The pictures get dropped, while every remaining part of the listing is copied exactly.

* * * * * * *

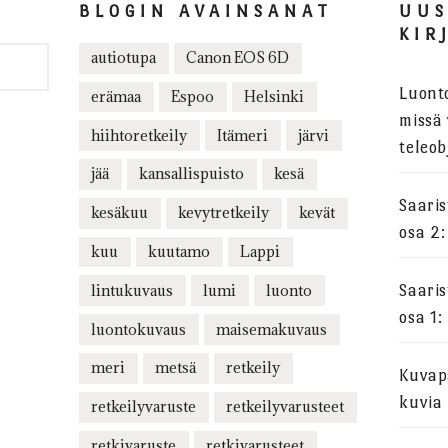
BLOGIN AVAINSANAT
UU
KIR
autiotupa
Canon EOS 6D
Luont
erämaa
Espoo
Helsinki
missä 
hiihtoretkeily
Itämeri
järvi
teleob
jää
kansallispuisto
kesä
Saari
kesäkuu
kevytretkeily
kevät
osa 2:
kuu
kuutamo
Lappi
lintukuvaus
lumi
luonto
Saari
osa 1:
luontokuvaus
maisemakuvaus
meri
metsä
retkeily
Kuvapa
kuvia
retkeilyvaruste
retkeilyvarusteet
retkivaruste
retkivarusteet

* * * * * * *

OUTPUT OF THE TASK:
BLOGIN AVAINSANAT
UU
KIR
autiotupa
Canon EOS 6D
Luont
erämaa
Espoo
Helsinki
missä 
hiihtoretkeily
Itämeri
järvi
teleob
jää
kansallispuisto
kesä
Saari
kesäkuu
kevytretkeily
kevät
osa 2:
kuu
kuutamo
Lappi
lintukuvaus
lumi
luonto
Saari
osa 1:
luontokuvaus
maisemakuvaus
meri
metsä
retkeily
Kuvapa
kuvia
retkeilyvaruste
retkeilyvarusteet
retkivaruste
retkivarusteet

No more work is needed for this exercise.